I’ve always thought about becoming a solo one day, but I am worried I will get too comfortable and never pull the trigger. Maybe some more information can persuade me to go down this road when the time comes. 
 
How would you recommend getting started? Should you look for articles with a solo practitioner or small firm doing similar work you want to get into, or would you be best to take a job in a full service firm for a few years?

How soon do most solo’s go off on their own? Is it practical to start shortly after completing articles, or is it best to get 3-5 years experience? 

Can you comment on how much money you make as a solo? (Perhaps a ball park range via PM if you don’t want to share publicly) I am curious how much/if any money you make during the first couple years, and what a good year might look like 5-10 years in. Money is not my primary concern, I would rather find fulfillng work, but I do have hefty loans to pay off.

Thanks a lot in advance for your insight! 

I'm going to paste a recent response to a similar question from the old new forum:

Quote

For my part, I guess I always knew I wanted to run a business and I didn't really ever have any other skills. So, I applied to school partially with the thought that I could turn my law degree into a business.

One of the best things about being out on your own is that you have freedom to do other things. For instance, I have some side-interests and work that I do to vary things, hopefully help to develop more passive or semi-passive income, and so that I don't get sick of my main job as a lawyer that I wouldn't be able to do while at a firm because: A) my employer would own my work product; and B) my employer would probably forbid me from doing it in the first place. I like being able to do my own thing and not having to explain myself to anyone.

I wouldn't really recommend against going solo to anyone as long as that's what they want to do and they think they've prepared themselves adequately (and no one can be a better judge of that than you). I think the people who wouldn't be suitable for a solo practice already know it and lack the interest anyway. I mean, there's a lot that's shitty about running your own business so people don't generally get into it unless they've thought about it.

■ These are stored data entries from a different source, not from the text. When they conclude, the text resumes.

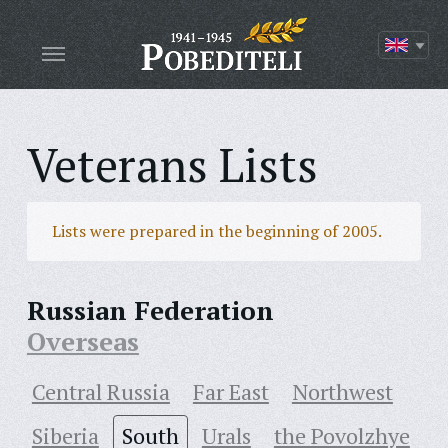
Veterans Lists
Lists were prepared in the beginning of 2005.
Russian Federation
Overseas
Central Russia
Far East
Northwest
Siberia
South
Urals
the Povolzhye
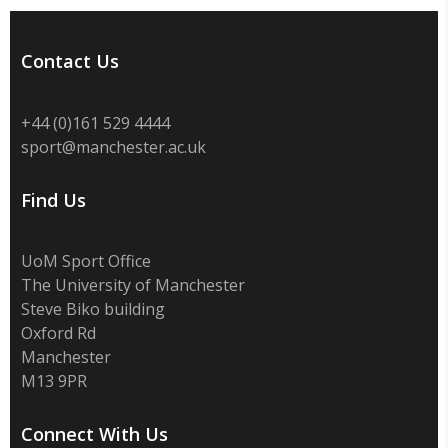
Contact Us
+44 (0)
161 529 4444
sport@manchester.ac.uk
Find Us
UoM Sport Office
The University of Manchester
Steve Biko building
Oxford Rd
Manchester
M13 9PR
Connect With Us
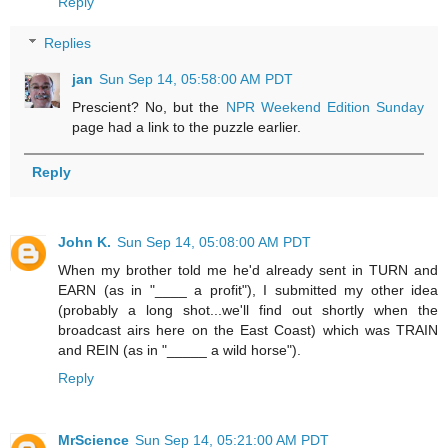
Reply
Replies
jan
Sun Sep 14, 05:58:00 AM PDT
Prescient? No, but the
NPR Weekend Edition Sunday
page had a link to the puzzle earlier.
Reply
John K.
Sun Sep 14, 05:08:00 AM PDT
When my brother told me he'd already sent in TURN and
EARN (as in "____ a profit"), I submitted my other idea
(probably a long shot...we'll find out shortly when the
broadcast airs here on the East Coast) which was TRAIN
and REIN (as in "_____ a wild horse").
Reply
MrScience
Sun Sep 14, 05:21:00 AM PDT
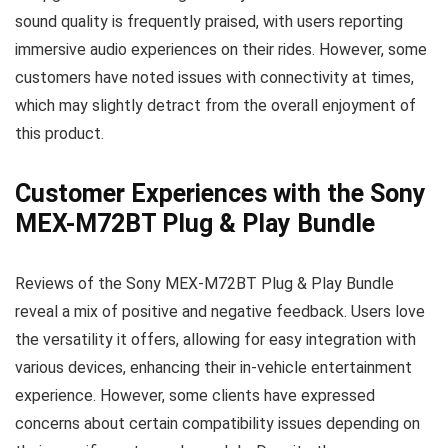
sound quality is frequently praised, with users reporting
immersive audio experiences on their rides. However, some
customers have noted issues with connectivity at times,
which may slightly detract from the overall enjoyment of
this product.
Customer Experiences with the Sony
MEX-M72BT Plug & Play Bundle
Reviews of the Sony MEX-M72BT Plug & Play Bundle
reveal a mix of positive and negative feedback. Users love
the versatility it offers, allowing for easy integration with
various devices, enhancing their in-vehicle entertainment
experience. However, some clients have expressed
concerns about certain compatibility issues depending on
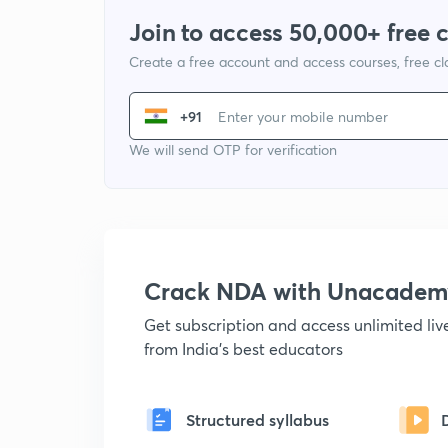
Join to access 50,000+ free 
Create a free account and access courses, free c
+91
We will send OTP for verification
Crack NDA with Unacadem
Get subscription and access unlimited li
from India's best educators
Structured syllabus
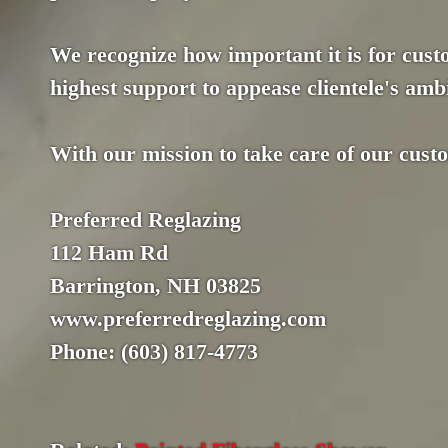
We recognize how important it is for custo
highest support to appease clientele's ambi
With our mission to take care of our cust
Preferred Reglazing
112 Ham Rd
Barrington, NH 03825
www.preferredreglazing.com
Phone: (603) 817-4773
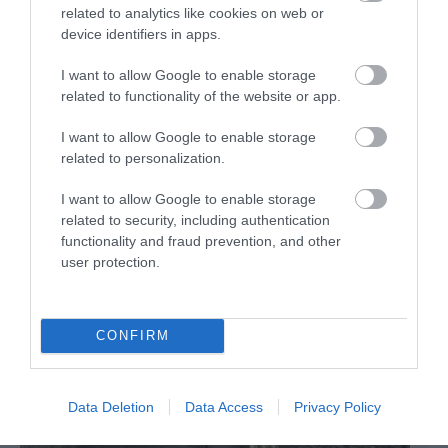
related to analytics like cookies on web or
Calne
device identifiers in apps.
Outstanding 18th century mansion house estate.
I want to allow Google to enable storage
related to functionality of the website or app.
I want to allow Google to enable storage
related to personalization.
I want to allow Google to enable storage
related to security, including authentication
functionality and fraud prevention, and other
user protection.
CONFIRM
Data Deletion
Data Access
Privacy Policy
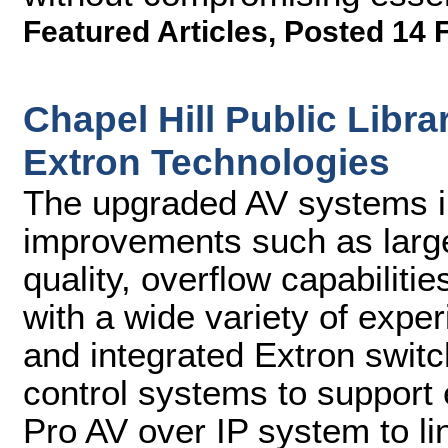
Featured Articles
,
Posted 14 
Chapel Hill Public Lib
Extron Technologies
The upgraded AV systems in
improvements such as larg
quality, overflow capabilitie
with a wide variety of exp
and integrated Extron switc
control systems to suppor
Pro AV over IP system to li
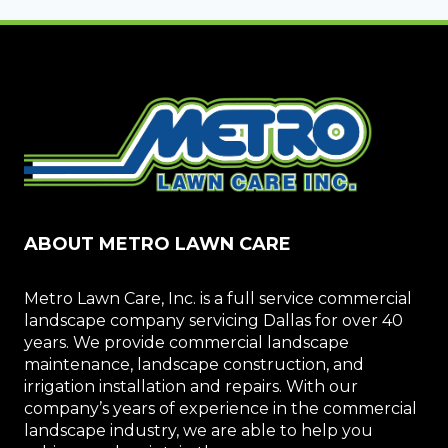
ABOUT METRO LAWN CARE
Metro Lawn Care, Inc. is a full service commercial
landscape company servicing Dallas for over 40
years. We provide commercial landscape
maintenance, landscape construction, and
irrigation installation and repairs. With our
company’s years of experience in the commercial
landscape industry, we are able to help you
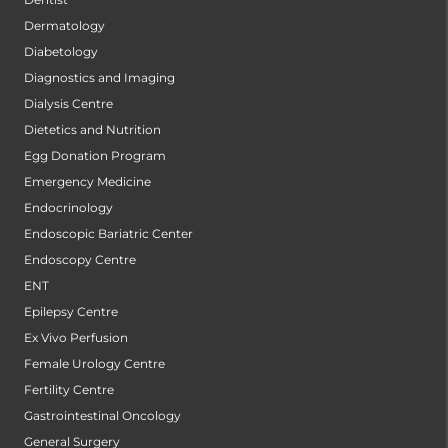
Dermatology
Diabetology
Diagnostics and Imaging
Dialysis Centre
Dietetics and Nutrition
Egg Donation Program
Emergency Medicine
Endocrinology
Endoscopic Bariatric Center
Endoscopy Centre
ENT
Epilepsy Centre
Ex Vivo Perfusion
Female Urology Centre
Fertility Centre
Gastrointestinal Oncology
General Surgery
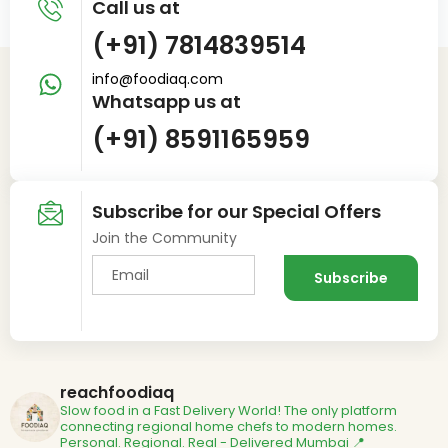
Call us at
(+91) 7814839514
info@foodiaq.com
Whatsapp us at
(+91) 8591165959
Subscribe for our Special Offers
Join the Community
reachfoodiaq
Slow food in a Fast Delivery World!
The only platform
connecting regional home chefs to modern homes.
Personal. Regional. Real - Delivered
Mumbai 📍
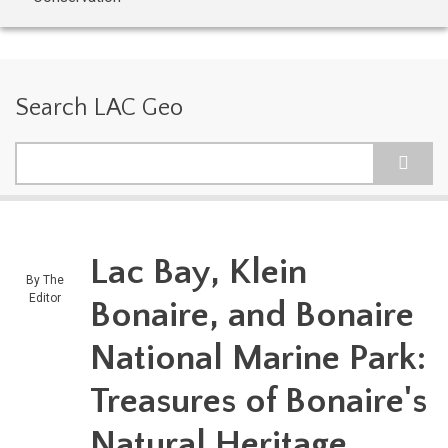
Search LAC Geo
Search
Lac Bay, Klein
By
The
Editor
Bonaire, and Bonaire
National Marine Park:
Treasures of Bonaire's
Natural Heritage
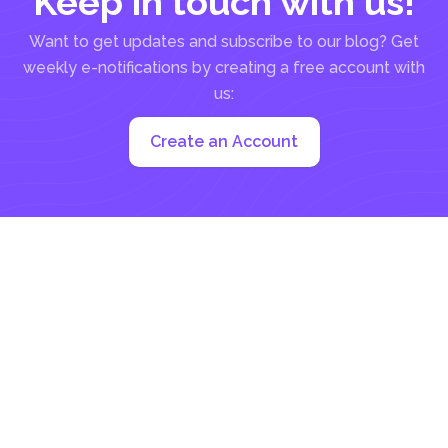
Keep in touch with us!
Want to get updates and subscribe to our blog? Get
weekly e-notifications by creating a free account with
us:
Create an Account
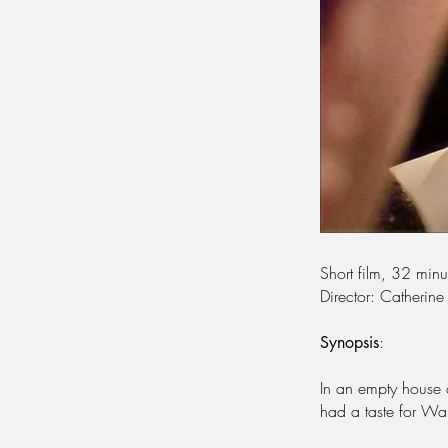
Short film, 32 min
Director: Catherine
:
Synopsis
In an empty house 
had a taste for Wa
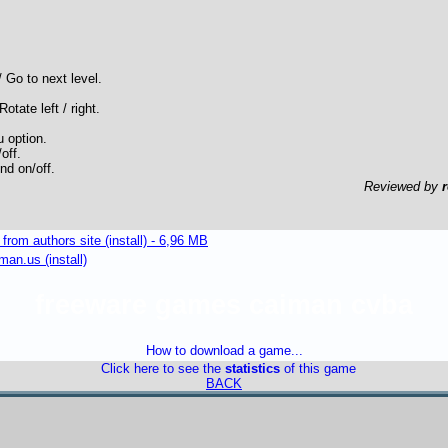
 Go to next level.
Rotate left / right.
 option.
off.
nd on/off.
Reviewed by
om authors site (install) - 6,96 MB
an.us (install)
freeware games caiman cvba
How to download a game...
Click here to see the
statistics
of this game
BACK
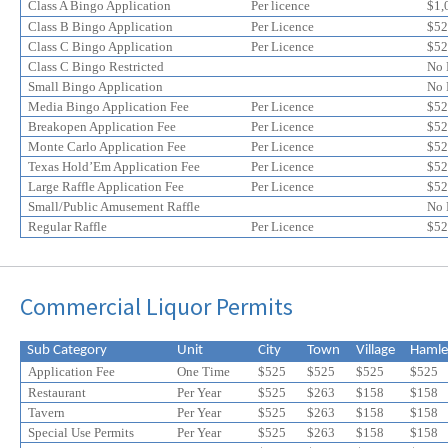
online
online
Class A Bingo Application
Per licence
$1,
application
application
Class B Bingo Application
Per Licence
$52
discount
Class C Bingo Application
discount
Per Licence
$52
Class C Bingo Restricted
No 
Small Bingo Application
No 
Media Bingo Application Fee
Per Licence
$52
Breakopen Application Fee
Per Licence
$52
Monte Carlo Application Fee
Per Licence
$52
Texas Hold’Em Application Fee
Per Licence
$52
Large Raffle Application Fee
Per Licence
$52
Small/Public Amusement Raffle
No 
Regular Raffle
Per Licence
$52
Commercial Liquor Permits
Sub Category
Unit
City
Town
Village
Hamle
Application Fee
One Time
$525
$525
$525
$525
Restaurant
Per Year
$525
$263
$158
$158
Tavern
Per Year
$525
$
263
$
158
$
158
Special Use Permits
Per Year
$525
$
263
$
158
$
158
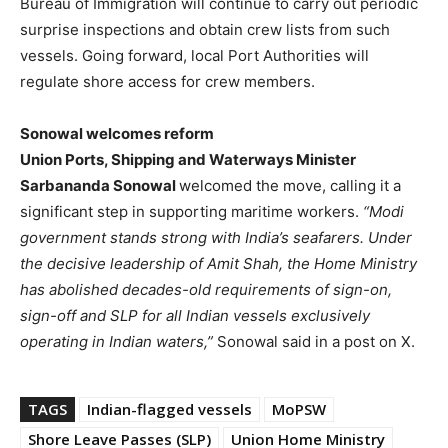
Bureau of Immigration will continue to carry out periodic
surprise inspections and obtain crew lists from such
vessels. Going forward, local Port Authorities will
regulate shore access for crew members.
Sonowal welcomes reform
Union Ports, Shipping and Waterways Minister
Sarbananda Sonowal
welcomed the move, calling it a
significant step in supporting maritime workers.
“Modi
government stands strong with India’s seafarers. Under
the decisive leadership of Amit Shah, the Home Ministry
has abolished decades-old requirements of sign-on,
sign-off and SLP for all Indian vessels exclusively
operating in Indian waters,”
Sonowal said in a post on X.
TAGS
Indian-flagged vessels
MoPSW
Shore Leave Passes (SLP)
Union Home Ministry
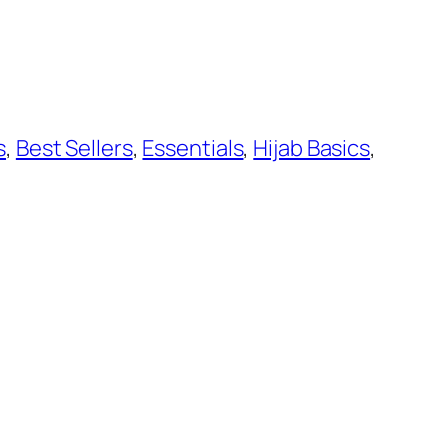
s
, 
Best Sellers
, 
Essentials
, 
Hijab Basics
, 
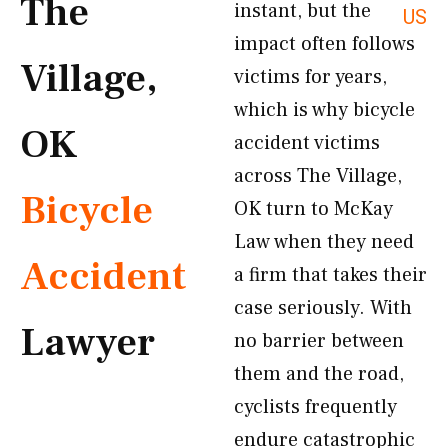
The
instant, but the
US
impact often follows
Village,
victims for years,
which is why bicycle
OK
accident victims
across The Village,
Bicycle
OK turn to McKay
Law when they need
Accident
a firm that takes their
case seriously. With
Lawyer
no barrier between
them and the road,
cyclists frequently
endure catastrophic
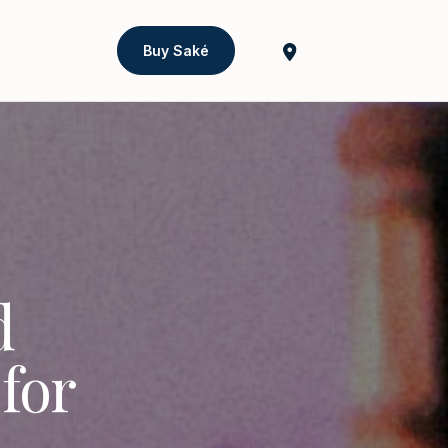
Buy Saké
d
for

In terms of when to go solo, this is very personal and will vary a lot. Probably, a lot of people would've waited longer than I did (I was in my second year of call when I left to do my own thing) and it's definitely true that the more experience you can get in practice in a firm environment, the better. But you learn as you go and it's not like you stop learning after you go solo (on the contrary, you spend a heck of a lot more time making yourself competent and relying on yourself more to make it happen).

Yes, it's definitely worth it financially for me. What a solo lawyer earns runs the gamut. Some soles barely make minimum wage, while others pull in well in excess of half a mil. For me, I haven't been on my own even two full years yet, but I'm basically now making what I would have as an associate and, honestly, I'm probably working less (or at least, doing less legal work). I make enough to be the sole breadwinner for a family of five and work almost no weekends. I have one assistant and am in the process of searching for another one. We have a house and some, admittedly meagre, savings, but we don't have cause to worry much about money. I spend a lot of time with my family and I don't have a boss to answer to. It's a good life.